Tackling the problem of trainaphobia
Last week I spent a very enjoyable evening in the company of the BBC’s technology correspondent Rory Cellan-Jones.
I would like to say it was just me and him, but I’d be lying. I was one of more than 200 tech companies, investors, advisors and media types at Manchester Town Hall for an event called Celebrating Tech 2017, organised by Mercia Technologies.
Mercia invest in tech businesses in the Midlands, North of England and Scotland so naturally the subject of funding was discussed.
Cellan-Jones, who hosts the weekly Tech Tent show on BBC World Service, asked: “Why are London-based VCs so afraid to get on a train?”
This was met by nods of agreement from the audience. “I call it trainaphobia.”
Trainaphobia may not be a medical problem but there’s no doubt that it’s a condition that afflicts London-based venture capitalists.

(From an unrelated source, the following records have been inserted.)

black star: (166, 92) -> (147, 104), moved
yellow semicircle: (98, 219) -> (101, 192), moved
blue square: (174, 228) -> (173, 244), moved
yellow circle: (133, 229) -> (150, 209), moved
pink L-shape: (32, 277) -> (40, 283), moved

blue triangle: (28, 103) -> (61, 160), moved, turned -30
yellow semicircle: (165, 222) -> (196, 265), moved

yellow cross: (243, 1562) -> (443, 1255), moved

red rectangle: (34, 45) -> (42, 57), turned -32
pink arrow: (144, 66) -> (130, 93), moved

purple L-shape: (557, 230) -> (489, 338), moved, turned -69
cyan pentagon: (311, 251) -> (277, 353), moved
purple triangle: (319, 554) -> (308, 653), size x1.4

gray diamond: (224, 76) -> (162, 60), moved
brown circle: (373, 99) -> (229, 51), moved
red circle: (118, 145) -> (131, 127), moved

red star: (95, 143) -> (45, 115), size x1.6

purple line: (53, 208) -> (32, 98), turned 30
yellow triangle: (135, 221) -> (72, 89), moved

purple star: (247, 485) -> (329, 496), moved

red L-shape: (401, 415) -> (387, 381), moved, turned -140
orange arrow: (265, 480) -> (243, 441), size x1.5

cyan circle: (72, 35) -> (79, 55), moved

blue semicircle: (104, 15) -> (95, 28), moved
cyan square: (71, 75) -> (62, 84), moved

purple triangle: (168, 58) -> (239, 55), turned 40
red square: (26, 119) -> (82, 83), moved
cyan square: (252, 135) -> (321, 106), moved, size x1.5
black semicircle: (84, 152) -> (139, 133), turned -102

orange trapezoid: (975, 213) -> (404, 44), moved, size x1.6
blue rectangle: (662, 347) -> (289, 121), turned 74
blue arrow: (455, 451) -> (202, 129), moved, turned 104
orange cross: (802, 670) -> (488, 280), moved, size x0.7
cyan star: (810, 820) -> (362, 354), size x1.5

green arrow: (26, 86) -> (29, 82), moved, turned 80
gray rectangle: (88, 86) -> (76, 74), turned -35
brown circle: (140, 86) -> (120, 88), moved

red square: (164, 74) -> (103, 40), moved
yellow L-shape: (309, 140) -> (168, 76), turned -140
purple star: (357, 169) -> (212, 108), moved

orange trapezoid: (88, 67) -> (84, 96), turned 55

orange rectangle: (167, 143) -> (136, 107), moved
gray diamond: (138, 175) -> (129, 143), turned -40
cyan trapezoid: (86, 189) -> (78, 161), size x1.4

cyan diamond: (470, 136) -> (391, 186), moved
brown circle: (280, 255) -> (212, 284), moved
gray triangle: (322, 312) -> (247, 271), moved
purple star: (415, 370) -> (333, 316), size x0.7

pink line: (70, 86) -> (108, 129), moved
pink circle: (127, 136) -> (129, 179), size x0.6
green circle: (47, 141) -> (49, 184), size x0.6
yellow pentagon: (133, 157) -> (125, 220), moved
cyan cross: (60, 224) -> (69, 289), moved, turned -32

Prolific networker John Jones, forensic and corporate finance partner of accountants Beever and Struthers, was one of those in the audience at Manchester Town Hall and agreed 100 per cent.
He told me: “The facts speak for themselves. The majority of funding and investment sits in London. The North West and Birmingham are just two examples of areas with thriving tech sectors.
“VCs may be missing a trick by not coming out of London but it’s a two-way street. We can’t just wring our hands ourselves. We have to be proactive and keep taking our story to London to generate momentum so that the VCs can’t ignore the opportunity.”
John is more discreet than me but I’ve lost count of the number of times I’ve heard people complain about VCs who have never travelled north of the Watford Gap.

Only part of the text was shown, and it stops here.